While we are on our bash branch, we’ll time that script first.

BASH

$ time bash gdp_plots.sh

real    0m6.031s
user    0m5.535s
sys     0m0.388s

We are most interested in the “real” time in the output, which is the elapsed time we experience.

Let’s checkout our python branch and time our script there.

BASH

$ git checkout py-loop
$ time python gdp_plots.py data/gapminder_gdp_oceania.csv data/gapminder_gdp_africa.csv

real    0m3.163s
user    0m3.002s
sys     0m0.132s

As we can see, our Python method ran faster than the bash method. For this reason, we will merge our Python branch into main.

BASH

$ git checkout main
$ git merge py-loop

Another advantage to the Python method over the bash method is that we do not need to change a file and commit it each time we want to create plots from different data.

More Practice with Multiple Files in Python

Finding Particular Files

Using the glob module, write a simple version of ls that shows files in the current directory with a particular suffix.
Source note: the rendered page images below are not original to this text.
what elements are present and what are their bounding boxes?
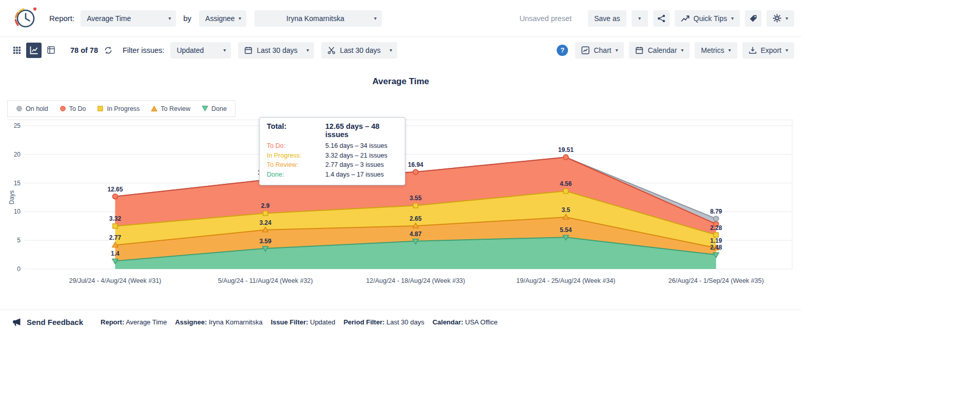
chart-view-button[interactable]: [26, 43, 42, 58]
chevron-down-icon: ▾: [786, 16, 788, 21]
assignee-value: Iryna Komarnitska: [261, 14, 370, 23]
chevron-down-icon: ▾: [681, 48, 683, 53]
svg-text:19.51: 19.51: [558, 146, 574, 153]
svg-text:2.28: 2.28: [710, 224, 722, 232]
gear-icon: [773, 14, 781, 23]
svg-text:5/Aug/24 - 11/Aug/24 (Week #32: 5/Aug/24 - 11/Aug/24 (Week #32): [218, 277, 313, 284]
chevron-down-icon: ▾: [306, 48, 309, 53]
chevron-down-icon: ▾: [731, 16, 734, 21]
issue-filter-value: Updated: [177, 46, 219, 54]
svg-text:15: 15: [14, 180, 21, 187]
svg-text:8.79: 8.79: [710, 208, 722, 215]
save-as-button[interactable]: Save as: [588, 10, 626, 27]
line-chart-icon: [30, 46, 38, 54]
report-type-value: Average Time: [87, 14, 164, 23]
trend-up-icon: [681, 15, 690, 22]
legend-marker-icon: [60, 105, 66, 112]
period-filter-select[interactable]: Last 30 days ▾: [238, 42, 314, 59]
trim-filter-value: Last 30 days: [340, 46, 385, 54]
help-button[interactable]: ?: [557, 45, 568, 56]
chart-tooltip: Total: 12.65 days – 48 issues To Do:5.16…: [259, 117, 405, 185]
svg-text:Days: Days: [8, 190, 15, 204]
legend-marker-icon: [151, 105, 158, 112]
svg-text:3.5: 3.5: [561, 206, 570, 214]
tag-button[interactable]: [745, 10, 761, 27]
svg-text:3.24: 3.24: [260, 219, 272, 226]
svg-text:2.48: 2.48: [710, 244, 722, 251]
tooltip-row: To Review:2.77 days – 3 issues: [267, 160, 398, 170]
legend-item-done[interactable]: Done: [202, 105, 227, 112]
svg-text:4.56: 4.56: [560, 180, 572, 187]
legend-item-on-hold[interactable]: On hold: [16, 105, 48, 112]
svg-text:3.59: 3.59: [260, 238, 272, 245]
legend-marker-icon: [16, 105, 23, 112]
trim-filter-select[interactable]: Last 30 days ▾: [321, 42, 397, 59]
chevron-down-icon: ▾: [239, 16, 241, 21]
issue-filter-select[interactable]: Updated ▾: [170, 42, 231, 59]
chart-title: Average Time: [0, 63, 801, 87]
svg-text:4.87: 4.87: [409, 230, 422, 238]
footer-meta: Report: Average TimeAssignee: Iryna Koma…: [101, 318, 498, 326]
tooltip-total-label: Total:: [267, 122, 325, 139]
tag-icon: [749, 14, 757, 23]
svg-text:1.19: 1.19: [710, 237, 722, 244]
legend-item-to-review[interactable]: To Review: [151, 105, 190, 112]
assignee-select[interactable]: Iryna Komarnitska ▾: [254, 10, 382, 27]
metrics-menu-button[interactable]: Metrics ▾: [695, 42, 737, 59]
export-menu-button[interactable]: Export ▾: [742, 42, 795, 59]
svg-text:3.55: 3.55: [409, 195, 422, 202]
calendar-menu-button[interactable]: Calendar ▾: [629, 42, 690, 59]
top-header: Report: Average Time ▾ by Assignee ▾ Iry…: [0, 0, 801, 37]
group-by-select[interactable]: Assignee ▾: [199, 10, 246, 27]
chevron-down-icon: ▾: [638, 16, 641, 21]
report-type-select[interactable]: Average Time ▾: [81, 10, 176, 27]
svg-text:12/Aug/24 - 18/Aug/24 (Week #3: 12/Aug/24 - 18/Aug/24 (Week #33): [366, 277, 465, 284]
svg-text:3.32: 3.32: [109, 215, 122, 222]
issue-count: 78 of 78: [70, 46, 98, 54]
svg-text:1.4: 1.4: [111, 250, 120, 257]
scissors-icon: [327, 46, 336, 54]
legend-item-in-progress[interactable]: In Progress: [97, 105, 140, 112]
footer-meta-item: Report: Average Time: [101, 318, 167, 326]
export-icon: [749, 46, 757, 54]
share-button[interactable]: [653, 10, 670, 27]
chevron-down-icon: ▾: [728, 48, 731, 53]
help-icon: ?: [560, 46, 564, 54]
footer-meta-item: Period Filter: Last 30 days: [343, 318, 424, 326]
svg-text:12.65: 12.65: [107, 186, 123, 193]
grid-icon: [13, 47, 21, 54]
megaphone-icon: [12, 318, 22, 326]
toolbar: 78 of 78 Filter issues: Updated ▾: [0, 37, 801, 63]
grid-view-button[interactable]: [9, 43, 25, 58]
send-feedback-button[interactable]: Send Feedback: [12, 318, 83, 326]
svg-text:2.65: 2.65: [409, 215, 422, 222]
svg-text:0: 0: [17, 265, 21, 273]
refresh-button[interactable]: [102, 44, 114, 56]
svg-text:20: 20: [14, 151, 21, 158]
svg-text:26/Aug/24 - 1/Sep/24 (Week #35: 26/Aug/24 - 1/Sep/24 (Week #35): [669, 277, 764, 284]
legend-item-to-do[interactable]: To Do: [60, 105, 86, 112]
unsaved-preset-label: Unsaved preset: [519, 14, 572, 23]
svg-text:2.77: 2.77: [109, 234, 122, 241]
svg-text:10: 10: [14, 208, 21, 215]
calendar-icon: [635, 46, 643, 54]
quick-tips-button[interactable]: Quick Tips ▾: [675, 10, 740, 27]
footer-meta-item: Assignee: Iryna Komarnitska: [175, 318, 263, 326]
chart-menu-button[interactable]: Chart ▾: [575, 42, 624, 59]
footer-meta-item: Issue Filter: Updated: [271, 318, 336, 326]
calendar-icon: [244, 46, 252, 54]
chevron-down-icon: ▾: [168, 16, 171, 21]
app-logo-icon: [9, 4, 39, 33]
filter-issues-label: Filter issues:: [123, 46, 164, 54]
svg-text:25: 25: [14, 122, 21, 129]
svg-text:5.54: 5.54: [560, 226, 572, 234]
svg-text:16.94: 16.94: [408, 161, 423, 168]
svg-text:2.9: 2.9: [261, 202, 270, 209]
chevron-down-icon: ▾: [223, 48, 226, 53]
settings-button[interactable]: ▾: [767, 10, 794, 27]
tooltip-row: To Do:5.16 days – 34 issues: [267, 141, 398, 151]
save-as-dropdown-button[interactable]: ▾: [632, 10, 648, 27]
pivot-view-button[interactable]: [43, 43, 58, 58]
by-label: by: [183, 14, 191, 23]
app-root: Report: Average Time ▾ by Assignee ▾ Iry…: [0, 0, 801, 333]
A call to this script should look like this:

PYTHON

$ python my_ls.py py

OUTPUT

left.py
right.py
zero.py

Show me the solution

PYTHON

import sys
import glob

def main():
    '''prints names of all files with sys.argv as suffix'''
    assert len(sys.argv) >= 2, 'Argument list cannot be empty'
    suffix = sys.argv[1] # NB: behaviour is not as you'd expect if sys.argv[1] is *
    glob_input = '*.' + suffix # construct the input
    glob_output = sorted(glob.glob(glob_input)) # call the glob function
    for item in glob_output: # print the output
        print(item)
    return

main()

Counting Lines

Write a program called line_count.py that works like the Unix wc command:

If no filenames are given, it reports the number of lines in standard input.
If one or more filenames are given, it reports the number of lines in each, followed by the total number of lines.

Show me the solution

PYTHON

import sys

def main():
    '''print each input filename and the number of lines in it,
       and print the sum of the number of lines'''
    filenames = sys.argv[1:]
    sum_nlines = 0 #initialize counting variable

    if len(filenames) == 0: # no filenames, just stdin
        sum_nlines = count_file_like(sys.stdin)
        print('stdin: %d' % sum_nlines)
    else:
        for f in filenames:
            n = count_file(f)
            print('%s %d' % (f, n))
            sum_nlines += n
        print('total: %d' % sum_nlines)

def count_file(filename):
    '''count the number of lines in a file'''
    f = open(filename,'r')
    nlines = len(f.readlines())
    f.close()
    return(nlines)

def count_file_like(file_like):
    '''count the number of lines in a file-like object (eg stdin)'''
    n = 0
    for line in file_like:
        n = n+1
    return n

main()

Key Points

Make different branches in a Git repository to try different methods.
Use bash’s time command to time scripts.